Even though I am leaving New Zealand, I still have more posts and improvements for the website, so don't delete that link!

Rangitoto

One last day in Auckland, so I went out to Rangitoto in the Hauraki Gulf. It's fiery birth was actually witnessed since it is only 600 years old. The landscape is mostly blasted scoria and the vegetation is just starting to take hold. From the top, you have good views of the Gulf and there are a couple sandy beaches among all the rock.

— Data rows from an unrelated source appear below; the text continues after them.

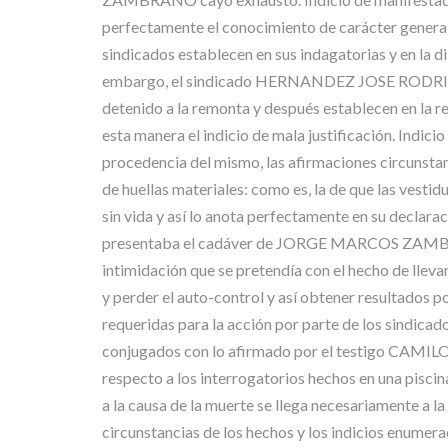
perfectamente el conocimiento de carácter general
sindicados establecen en sus indagatorias y en la di
embargo, el sindicado HERNANDEZ JOSE RODRIGO en 
detenido a la remonta y después establecen en la r
esta manera el indicio de mala justificación. Indic
procedencia del mismo, las afirmaciones circunstanc
de huellas materiales: como es, la de que las v
sin vida y así lo anota perfectamente en su declarac
presentaba el cadáver de JORGE MARCOS ZAMBRANO e
intimidación que se pretendía con el hecho de lleva
y perder el auto-control y así obtener resultados po
requeridas para la acción por parte de los sindicad
conjugados con lo afirmado por el testigo CA
respecto a los interrogatorios hechos en una piscin
a la causa de la muerte se llega necesariamente a l
circunstancias de los hechos y los indicios enumer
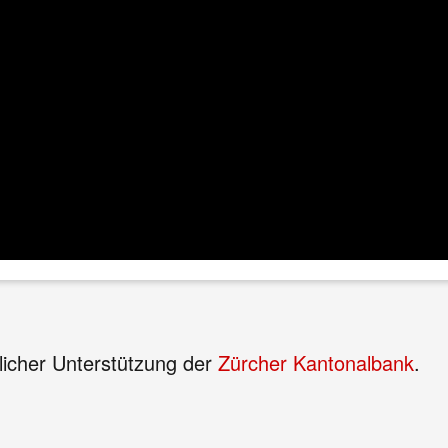
dlicher Unterstützung der
Zürcher Kantonalbank
.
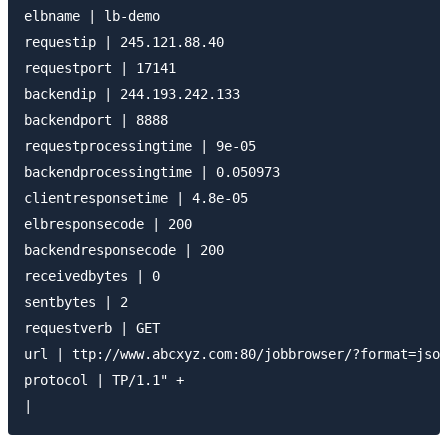
elbname | lb-demo

requestip | 245.121.88.40

requestport | 17141

backendip | 244.193.242.133

backendport | 8888

requestprocessingtime | 9e-05

backendprocessingtime | 0.050973

clientresponsetime | 4.8e-05

elbresponsecode | 200

backendresponsecode | 200

receivedbytes | 0

sentbytes | 2

requestverb | GET

url | ttp://www.abcxyz.com:80/jobbrowser/?format=json
protocol | TP/1.1" +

One interesting feature of the island is the baches (pronounced batches, short for bachelor pads) which are little vacation homes on the island. The site is a nature reserve and so no private property or homes are allowed. Nonetheless, camping was allowed for many years. Each year the campers would get a little more comfortable and civilized, until there was a town on the island with street lights and everything. The government finally stepped in and stopped all construction. In a compromise, bach owners can stay, but cannot bequeath their houses. Only a few remain and the rest of the land has gone back to the nature reserve.

May 18, 2005

Wingspan in Rotorua

Before one last trip to Auckland I stopped back at Wingspan to say bye to the falcons and Debbie and Noel. They were extra supportive and nice from the first day I got there, and they run a good raptor recovery program too. But Air New Zealand calls.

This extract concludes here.